One other question should be raised. Besides ID, what other functions will this chip have? A heart-rate/stress monitor comes to mind. Instant polygraph, scannable anytime DOE feels like it. I'm sure other more insidious ideas could be thought up, but let's keep the speculation to probable concepts.
But the tin-foil hat paranoiacs will always be imagining their next encounter with anal probe technology.
8/29/2019 5:26 PM
If the do something like this it will be for new employees not old ones. Someone pointed out that young people will embrace this type of thing.
No one is hyperventilating, just discussing the ramifications of a new technology that could be coming to Triad.

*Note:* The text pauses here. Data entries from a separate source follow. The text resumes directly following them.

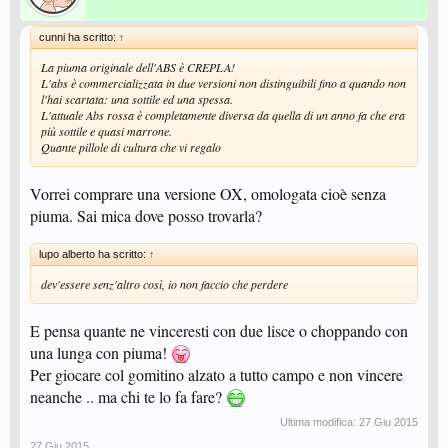
cunni ha scritto:
↑
La piuma originale dell'ABS è CREPLA!
L'abs è commercializzata in due versioni non distinguibili fino a quando non
l'hai scartata: una sottile ed una spessa.
L'attuale Abs rossa è completamente diversa da quella di un anno fa che era
più sottile e quasi marrone.
Quante pillole di cultura che vi regalo
Vorrei comprare una versione OX, omologata cioè senza
piuma. Sai mica dove posso trovarla?
lupo alberto ha scritto:
↑
dev'essere senz'altro così, io non faccio che perdere
E pensa quante ne vinceresti con due lisce o choppando con
una lunga con piuma!
Per giocare col gomitino alzato a tutto campo e non vincere
neanche .. ma chi te lo fa fare?
Ultima modifica:
27 Giu 2015
27 Giu 2015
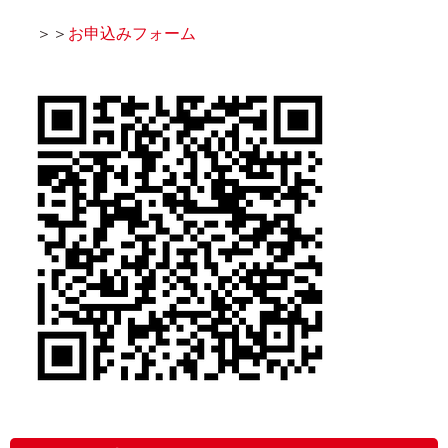
＞＞
お申込みフォーム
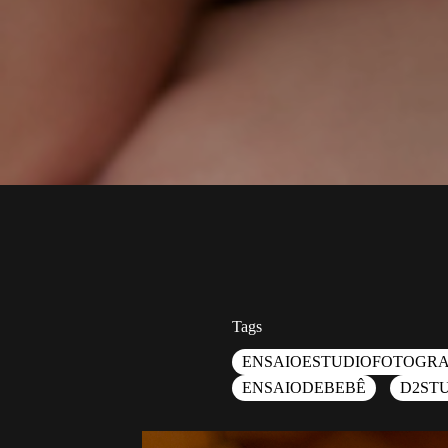
Tags
ENSAIOESTUDIOFOTOGRA
ENSAIODEBEBÊ
D2ST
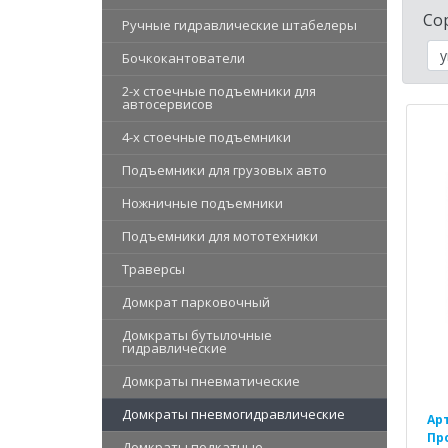
Со
Ручные гидравлические штабелеры
Бочкокантователи
2-х стоечные подъемники для
автосервисов
4-х стоечные подъемники
Подъемники для грузовых авто
Ножничные подъемники
Подъемники для мототехники
Траверсы
Домкрат парковочный
Домкраты бутылочные
гидравлические
Домкраты пневматические
Домкраты пневмогидравлические
Ар
Пр
Домкраты подкатные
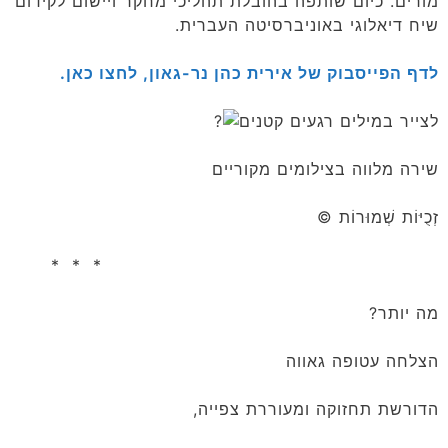
מורים. כיום שותפה בהובלת תהליכי מחקר ויישום לקידום
שיח דיאלוגי באוניברסיטה העברית.
לדף הפייסבוק של אירית כהן נר-גאון, לחצו כאן.
לצייר במילים רגעים קטנים
שירה מלווה בצילומים מקוריים
זְכֻיּוֹת שְׁמוּרוֹת ©
* * *
מה יותר?
הצלחה עטופה גאווה
הדורשת תחזוקה ומעוררת צפייה,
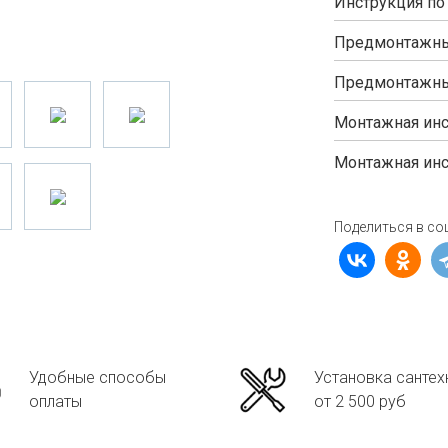
Инструкция по
Предмонтажны
Предмонтажны
Монтажная инс
Монтажная инс
Поделиться в со
Удобные способы
Установка сантех
оплаты
от 2 500 руб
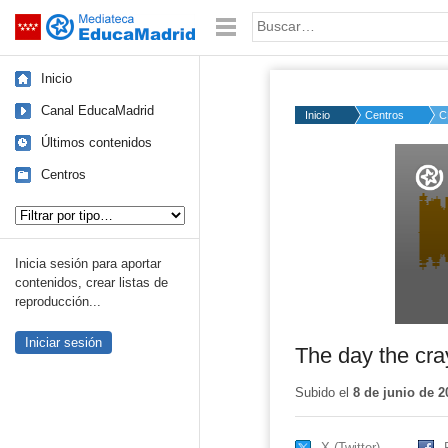
Mediateca de EducaMadrid
Saltar navegación
Palabra o frase:
Inicio
Canal EducaMadrid
Inicio
Centros
C
Últimos contenidos
Volume
50%
Centros
Tipo de contenido:
Inicia sesión para aportar
contenidos, crear listas de
reproducción...
Iniciar sesión
The day the cra
Subido el
8 de junio de 2
X (Twitter)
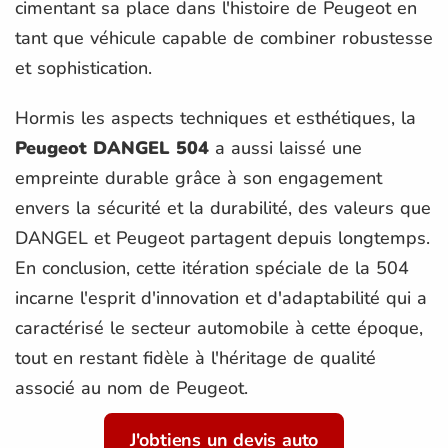
cimentant sa place dans l'histoire de Peugeot en
tant que véhicule capable de combiner robustesse
et sophistication.
Hormis les aspects techniques et esthétiques, la
Peugeot DANGEL 504
a aussi laissé une
empreinte durable grâce à son engagement
envers la sécurité et la durabilité, des valeurs que
DANGEL et Peugeot partagent depuis longtemps.
En conclusion, cette itération spéciale de la 504
incarne l'esprit d'innovation et d'adaptabilité qui a
caractérisé le secteur automobile à cette époque,
tout en restant fidèle à l'héritage de qualité
associé au nom de Peugeot.
J'obtiens un devis auto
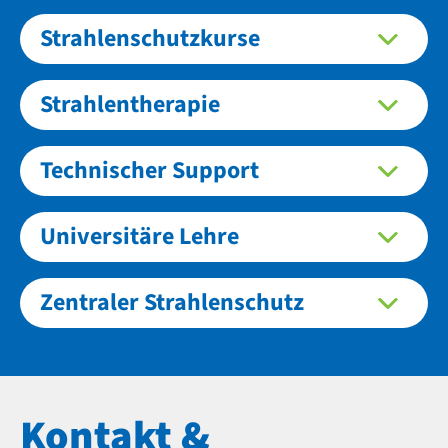
Strahlenschutzkurse
Strahlentherapie
Technischer Support
Universitäre Lehre
Zentraler Strahlenschutz
Kontakt &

FYI - RFID is the emerging tech, not biometrics.
Companies are already experimenting in this area.
https://www.npr.org/sections/thetwo-way/2017/07/25/539265157/wisconsin-company-plans-to-start-implanting-chips-in-its-employees
https://www.independent.co.uk/travel/news-and-advice/sj-rail-train-tickets-hand-implant-microchip-biometric-sweden-a7793641.html
There is plenty of serious discussion about the ethics of chipping, it's hardly some fringe topic for conspiracy addicts.
There are some upsides, suppose you have a terror situation, school shooting, or hostage situation. The ability to hit a dead man switch would probably save lots of lives.
The whole thing could be more on a volunteer basis. If you have a chip you could have lower insurance rates, faster security checks for airports, easier to find if you get lost hiking, and will lower crime.
Say what you want but there are some advantages to this and many people will be just fine with it.
That was supposed to be serious? Why not just keep crazy people from owning guns? Oops, not PC enough for you?
I know some gun owners who are perfectly fine stable people and who are not NRA members, however the NRA members that I do know are either outright insane, and I mean really insane or are out and out and out evil people who simply talk about shooting people all the time. I find both types rather scary. Just my experience for what it is worth. I doubt we need a chip for these people, just a criminal record and psych evaluation before you get a gun. I am pretty sure some of the NRA members I know must have prior interactions with law enforcement, at the very least a few misdemeanors. Some of these people have not had a job for some time, so nothing is up.
Second step - Use chip for timecard tracking.
Third step - Replace chip with exploding collar AKA "The Running Man". Head thru the gate 2 minutes before your shift ends? BOOM!